Pendant cette période, les Etats-Unis finançaient les partis d'opposition que Sprague dit avoir rencontrés en République dominicaine avec les paramilitaires.
Les reportages biaisés dans les médias soutenaient également les paramilitaires et leurs alliés. Les protestations de l'opposition en général attiraient quelques centaines de personnes et dépendaient de la couverture médiatique. Mais, Sprague a écrit que le mouvement Lavalas d'Aristide "comptait sur de grands rassemblements... mais il bénéficiait seulement de la couverture des quelques petits médias à la base financés par le gouvernement....".
Alors que les paramilitaires détruisaient de façon spectaculaire des postes de police pour prendre le contrôle d'un certain nombre de villes et villages, c’étaient des cadres américains qui, au milieu de la nuit, ont physiquement enlevé Aristide, l’emmenant calmement par avion pour sept ans d’exil.
Avec le départ d’Aristide, les paramilitaires ont obtenu de nouveaux rôles. "En mars 2004", écrit Sprague, "une campagne paramilitaire énergique a été lancée malgré une réaction anti-coup d’Etat des pauvres d'Haïti, qui ont organisé des manifestations et rassemblements de taille".
Au plan civil, les Etats-Unis, la France et le Canada ont mis en place un gouvernement provisoire dirigé par Floridian, né à Haïti. Sprague écrit: "Au premier plan de leur programme, figuraient la stabilisation du pays et sa sécurité comme une plateforme par laquelle le capital mondial pourrait circuler librement".
La position américaine à l'égard des paramilitaires était incohérente. Sprague écrit que peu après le coup d'Etat, l'ambassadeur des Etats-Unis s’est exprimé à la radio haïtienne en leur faveur, mais a reconnu plus tard que l'ex-armée pourrait finir par saper le gouvernement.
Quelque 400 paramilitaires étaient intégrés dans la police après le coup d’Etat de 2004. La petite police haïtienne travaille, parfois difficilement, avec les 10.000 casques bleus de l'ONU stationnés en Haïti depuis le coup d'Etat.
Aujourd'hui, affirme Sprague, "avec une forte présence des Nations Unies, un nouveau type de 'normalité' a été imposé au pays.
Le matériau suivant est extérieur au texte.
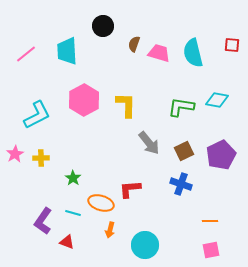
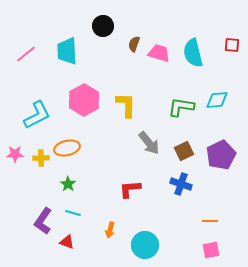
cyan diamond: rotated 15 degrees counterclockwise
pink star: rotated 30 degrees clockwise
green star: moved 5 px left, 6 px down
orange ellipse: moved 34 px left, 55 px up; rotated 30 degrees counterclockwise
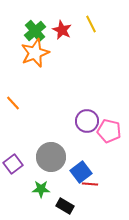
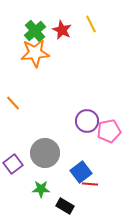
orange star: rotated 16 degrees clockwise
pink pentagon: rotated 25 degrees counterclockwise
gray circle: moved 6 px left, 4 px up
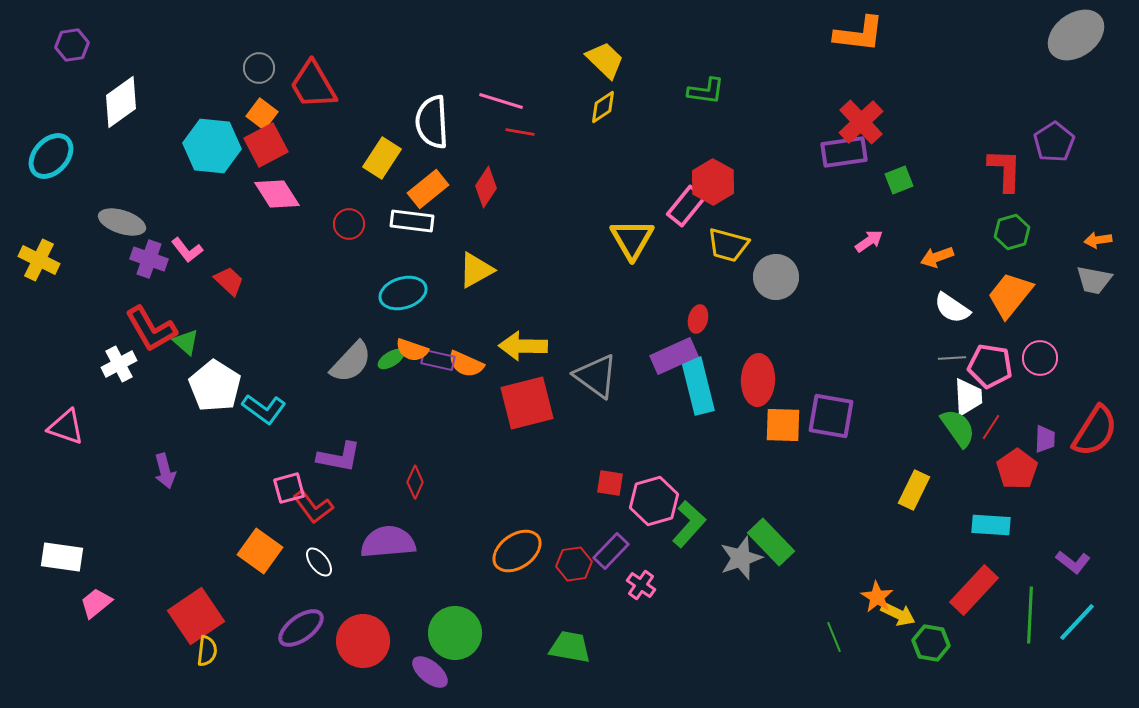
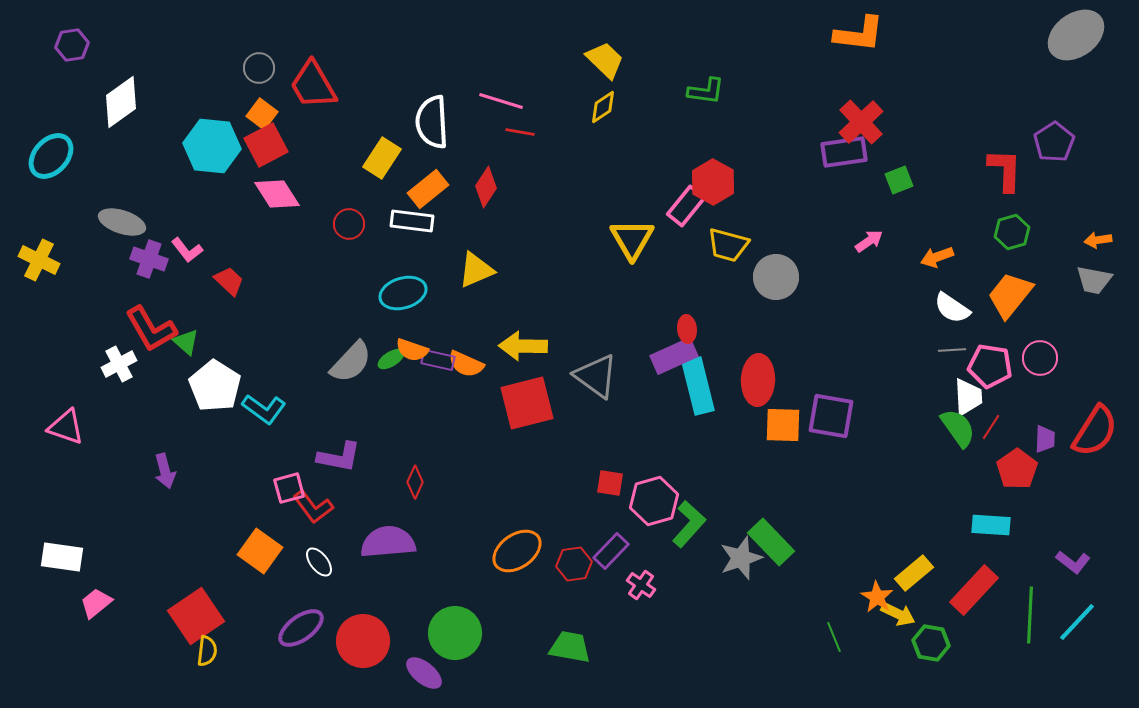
yellow triangle at (476, 270): rotated 6 degrees clockwise
red ellipse at (698, 319): moved 11 px left, 10 px down; rotated 20 degrees counterclockwise
gray line at (952, 358): moved 8 px up
yellow rectangle at (914, 490): moved 83 px down; rotated 24 degrees clockwise
purple ellipse at (430, 672): moved 6 px left, 1 px down
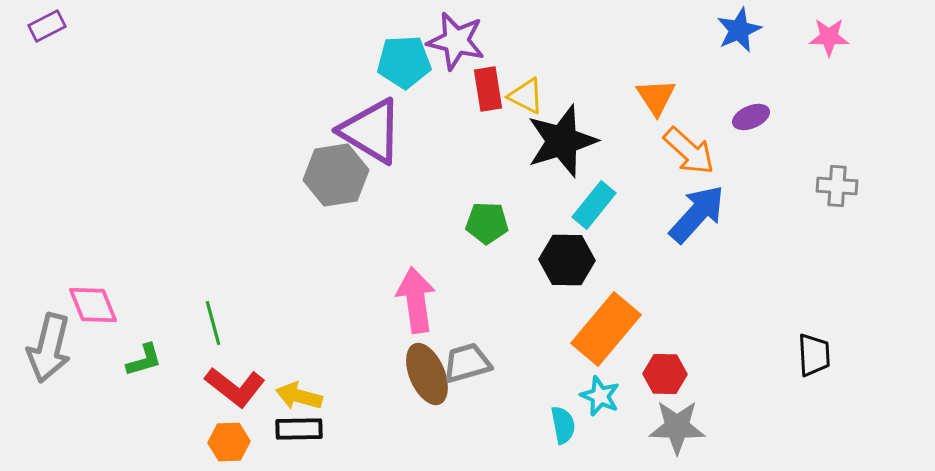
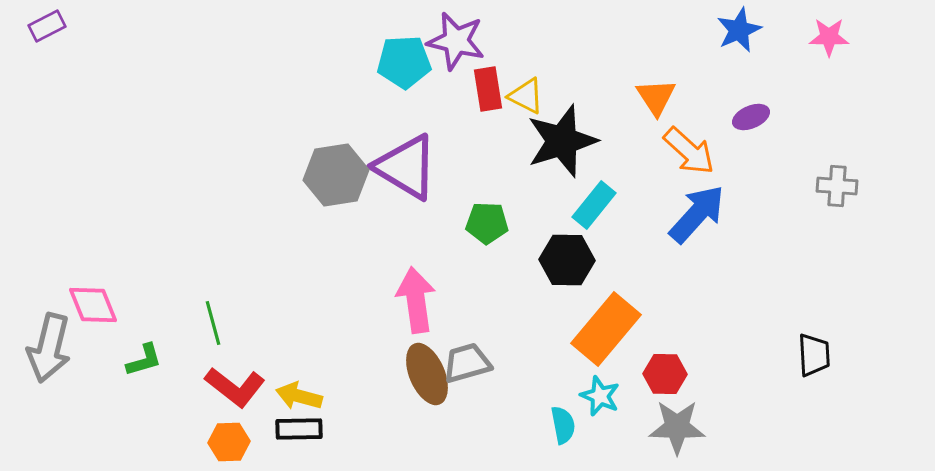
purple triangle: moved 35 px right, 36 px down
Après le terrible tremblement de terre en janvier 2010, et avec le retour de Jean-Claude Duvalier et l'élection controversée de Michel Martelly... des paramilitaires mécontents, dans l’ancienne armée, ont obtenu plus de liberté. De nombreux anciens militaires néo-duvaliéristes et de droite occupent des postes clé de sécurité pour le gouvernement Martelly....".
"Et Martelly essaie de ramener l'armée; mais il dit: 'Oh, ce n'est pas une armée'. Ils ont un nom différent qu'ils lui donnent (la 'Force de sécurité publique'), a déclaré Sprague à IPS, ajoutant qu'aujourd'hui, comme par le passé, "les élites tentent de trouver le vrai ingrédient pour maintenir leur contrôle".